The concept of digital money goes back as far as the 80s in case you ever wondered when it all started, and I don’t mean a concept as in a sci-fi movie, but an actual proof of concept proposition, called DigiCash. 

In a nutshell, DigiCash used sophisticated software, considering the era it was introduced at, to withdraw banknotes, encrypt them, and send them over to a third party on behalf of a client.

Despite its uniqueness, DigiCash had only managed to be utilized among the American Mercantile bank and the German Deutsche Bank before it filed for bankruptcy in 1998 and eventually ended up owned by InfoSpace in 2002, after a series of mergers and acquisitions.

But DigiCash is not the only contestant. As a matter of fact, before Bitcoin, we had 5 attempts for digital currencies and all of them failed. Sometimes for technical issues, but most of the time due to lack of immutable trust protocols of the likes of a blockchain. 

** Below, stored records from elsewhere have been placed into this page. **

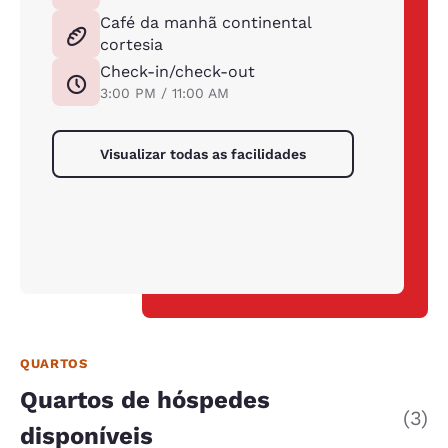
Café da manhã continental
cortesia
Check-in/check-out
3:00 PM / 11:00 AM
Visualizar todas as facilidades
QUARTOS
Quartos de hóspedes
(3)
disponíveis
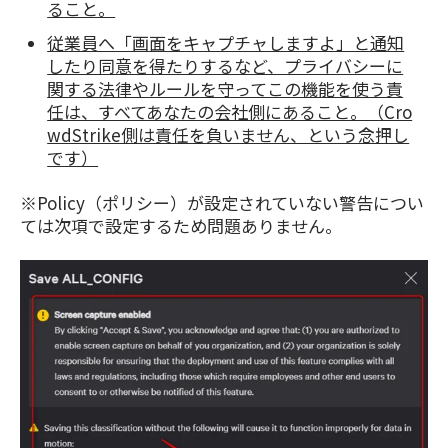
ること。
従業員へ「画面をキャプチャしますよ」と通知
したり同意を得たりするなど、プライバシーに
関する法律やルールを守ってこの機能を使う責
任は、すべてあなたの会社側にあること。（Cro
wdStrike側は責任を負いません、という念押し
です）
※Policy（ポリシー）が設定されていない警告につい
ては次項で設定するため問題ありません。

From b-money and HashCash, to e-Gold and BitGold, Bitcoin visionaries were around for some decades now, with some of them like b-Money’s inventor Wei Dai even mentioned by Satoshi Nakamoto in the original Bitcoin whitepaper.

Concluding I’d like to highlight once again, that JPMorgan and any other financial institution praising blockchain technology nowadays is not just because of Bitcoin and/or other digital monetary instruments but mostly because blockchain technology brings a network of trust to the table previously failed to be achieved by many attempts.